Tuesday, June 28, 2016

Russia’s Smallest Nations Being Pushed into ‘Abyss of Nothingness,’ Latkin Says



Paul Goble

            Staunton, June 28 – Claims by Russian officials and some scholars that everything is fine with Russia’s numerically small nationalities are simply not true, with the majority rapidly declining in number and both they are the few that are “growing” being debased and rendered meaningless as separate peoples, according to Aleksand Latkin.
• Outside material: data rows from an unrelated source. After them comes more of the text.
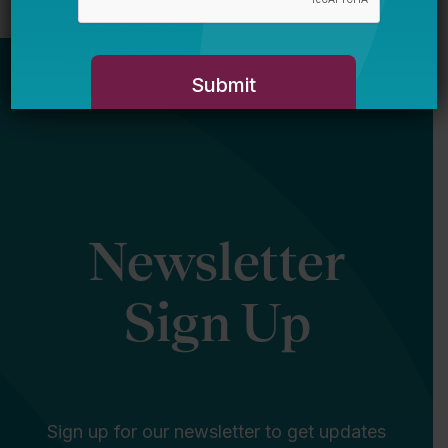
Newsletter
Sign Up
Sign up for our newsletter to get updates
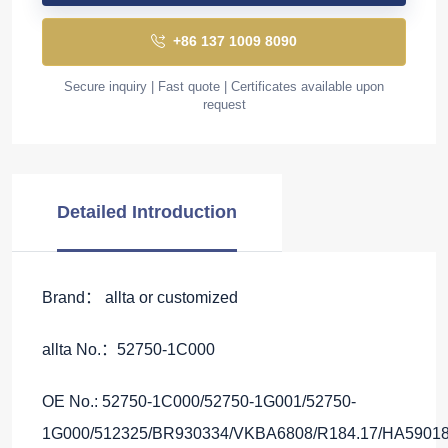
+86 137 1009 8090
Secure inquiry | Fast quote | Certificates available upon
request
Detailed Introduction
Brand： allta or customized
allta No.：52750-1C000
OE No.: 52750-1C000/52750-1G001/52750-
1G000/512325/BR930334/VKBA6808/R184.17/HA59018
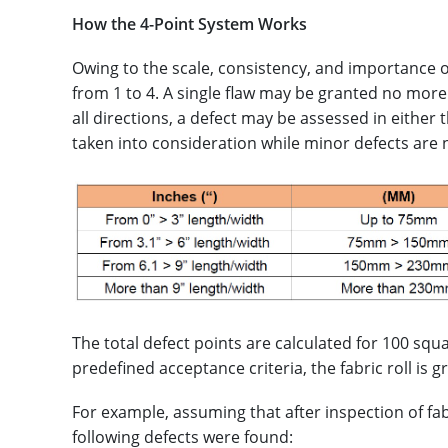
How the 4-Point System Works
Owing to the scale, consistency, and importance o
from 1 to 4. A single flaw may be granted no more
all directions, a defect may be assessed in either 
taken into consideration while minor defects are 
The total defect points are calculated for 100 sq
predefined acceptance criteria, the fabric roll is g
For example, assuming that after inspection of fabr
following defects were found:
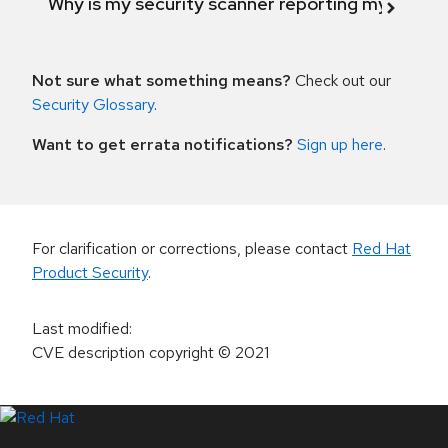
Why is my security scanner reporting my product
Not sure what something means?
Check out our
Security Glossary
.
Want to get errata notifications?
Sign up here
.
For clarification or corrections, please contact
Red Hat
Product Security
.
Last modified
:
CVE description copyright
© 2021
LinkedIn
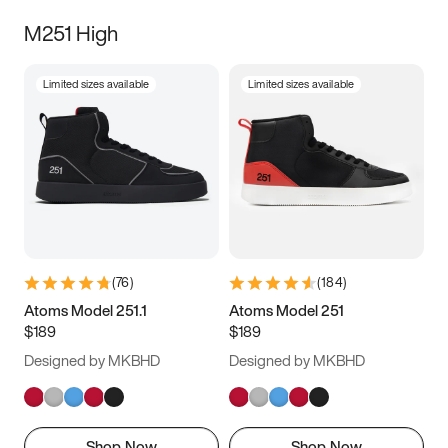
M251 High
Limited sizes available
Limited sizes available
(
76
)
(
184
)
Atoms Model 251.1
Atoms Model 251
$189
$189
Designed by MKBHD
Designed by MKBHD
Shop Now
Shop Now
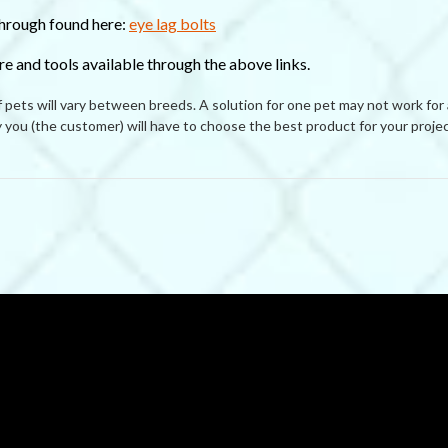
 through found here:
eye lag bolts
e and tools available through the above links.
ets will vary between breeds. A solution for one pet may not work for
you (the customer) will have to choose the best product for your projec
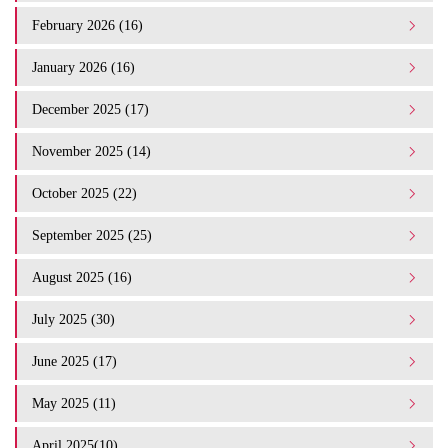
February 2026 (16)
January 2026 (16)
December 2025 (17)
November 2025 (14)
October 2025 (22)
September 2025 (25)
August 2025 (16)
July 2025 (30)
June 2025 (17)
May 2025 (11)
April 2025(10)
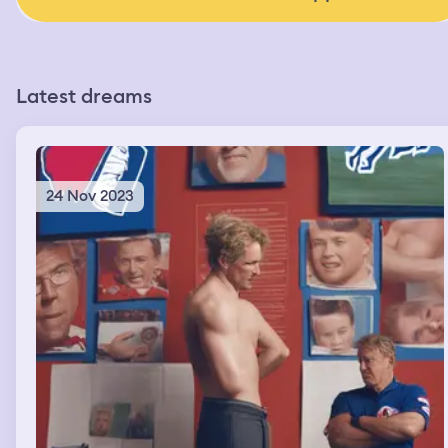
Latest dreams
24 Nov 2023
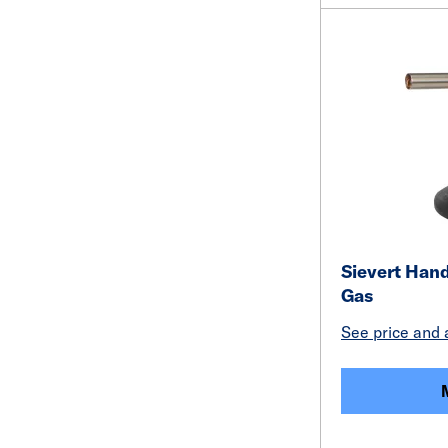
Sievert Hand
Gas
See price and a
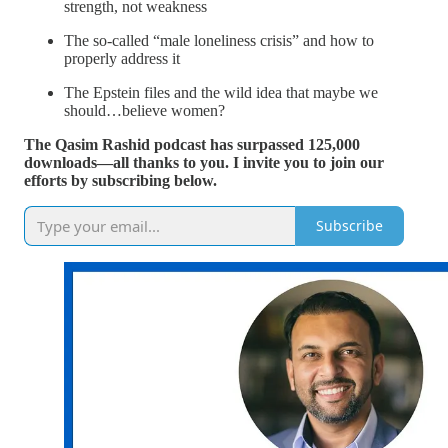
strength, not weakness
The so-called “male loneliness crisis” and how to
properly address it
The Epstein files and the wild idea that maybe we
should…believe women?
The Qasim Rashid podcast has surpassed 125,000
downloads—all thanks to you. I invite you to join our
efforts by subscribing below.
Subscribe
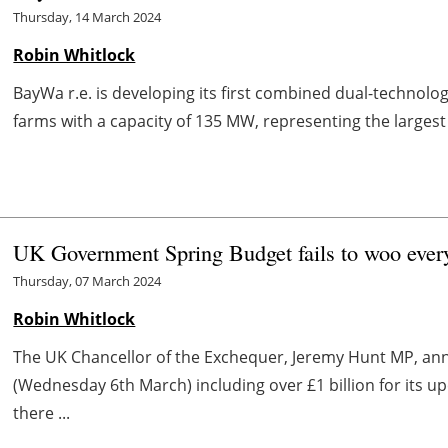
Thursday, 14 March 2024
Robin Whitlock
BayWa r.e. is developing its first combined dual-technolog
farms with a capacity of 135 MW, representing the largest
UK Government Spring Budget fails to woo every
Thursday, 07 March 2024
Robin Whitlock
The UK Chancellor of the Exchequer, Jeremy Hunt MP, an
(Wednesday 6th March) including over £1 billion for its 
there ...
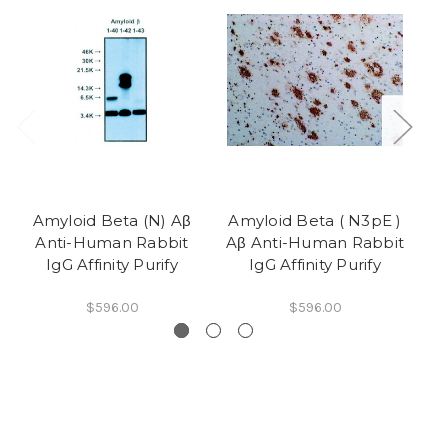
Amyloid Beta (N) Aβ
Amyloid Beta ( N3pE )
Am
Anti-Human Rabbit
Aβ Anti-Human Rabbit
Aβ
IgG Affinity Purify
IgG Affinity Purify
$596.00
$596.00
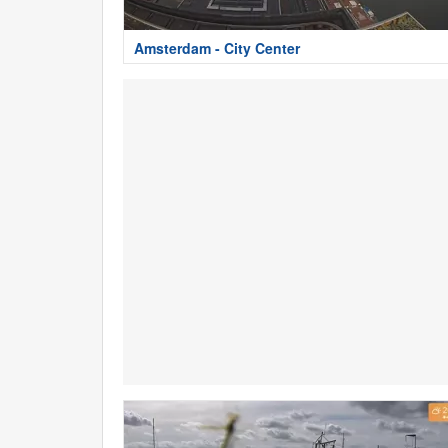
Amsterdam - City Center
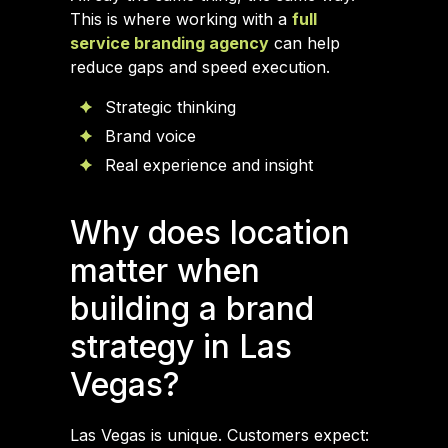
This is where working with a
full
service branding agency
can help
reduce gaps and speed execution.
Strategic thinking
Brand voice
Real experience and insight
Why does location
matter when
building a brand
strategy in Las
Vegas?
Las Vegas is unique. Customers expect:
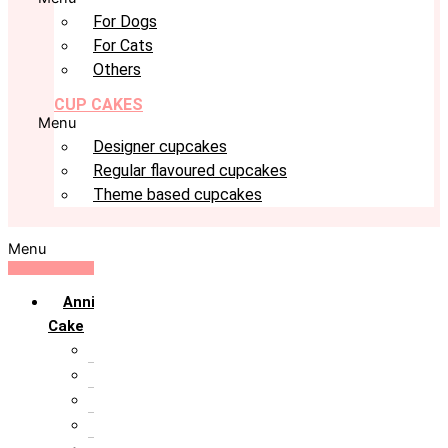
For Dogs
For Cats
Others
CUP CAKES
Menu
Designer cupcakes
Regular flavoured cupcakes
Theme based cupcakes
Menu
Anniversary
Cake
10th Anniversary
1st Anniversary
25th Silver Jublie
50th Golden Jublie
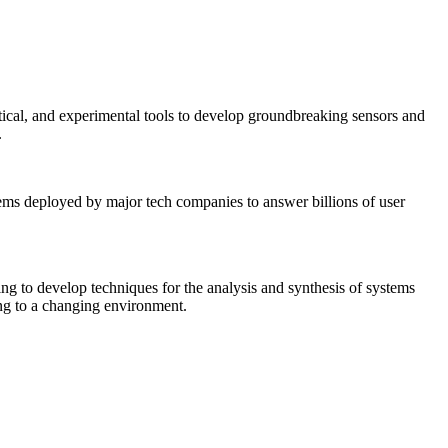
tical, and experimental tools to develop groundbreaking sensors and
.
tems deployed by major tech companies to answer billions of user
ing to develop techniques for the analysis and synthesis of systems
ing to a changing environment.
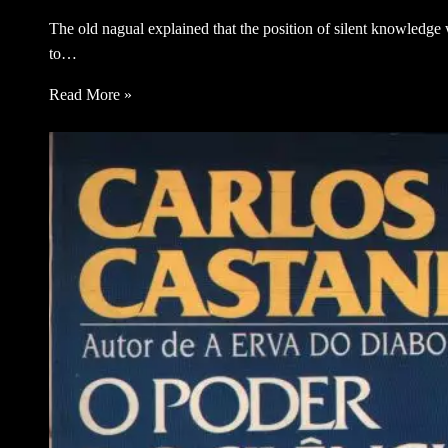
The old nagual explained that the position of silent knowledge w
to…
Read More »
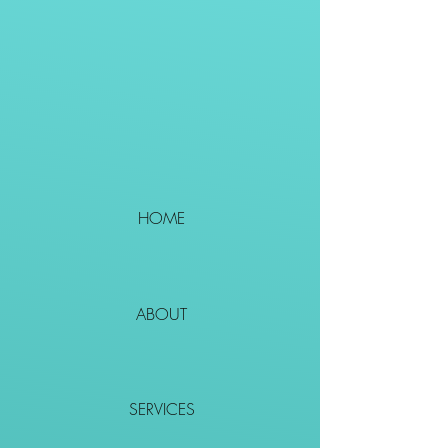
HOME
ABOUT
SERVICES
            In the current issue of “Literaturnaya Rossiya,” the commentator says that there are no 40 indigenous peoples of the North, Siberia, and the Far East, that 24 of them report a decline in their numbers – “a real sign of dying out” – but that in what he calls “a cruel deception,” the remainder report growth (litrossia.ru/item/9069-aleksandr-latkin-po-napravleniyu-k-bezdne).

            The latter, who include the Evenks, the Evens, the Chukchis, the Khants, the Nentsy, and the Mansi report growth rates between 0.9 percent (for the Chukchis) to 8.1 percent (for the Nentsy).  But those numbers are fraudulent in an important sense given that the average life expectancies in all 40 now range between 35 and 49 and their cultures are being destroyed.

            “The spiritual situation of these peoples is SHOCKING,” Latkin continues, as a result of Russian companies running roughshod over the land where these peoples have lived from time immemorial and the creation of a culture of dependency that is the chief reason that the numbers of some of these groups have in fact gone up.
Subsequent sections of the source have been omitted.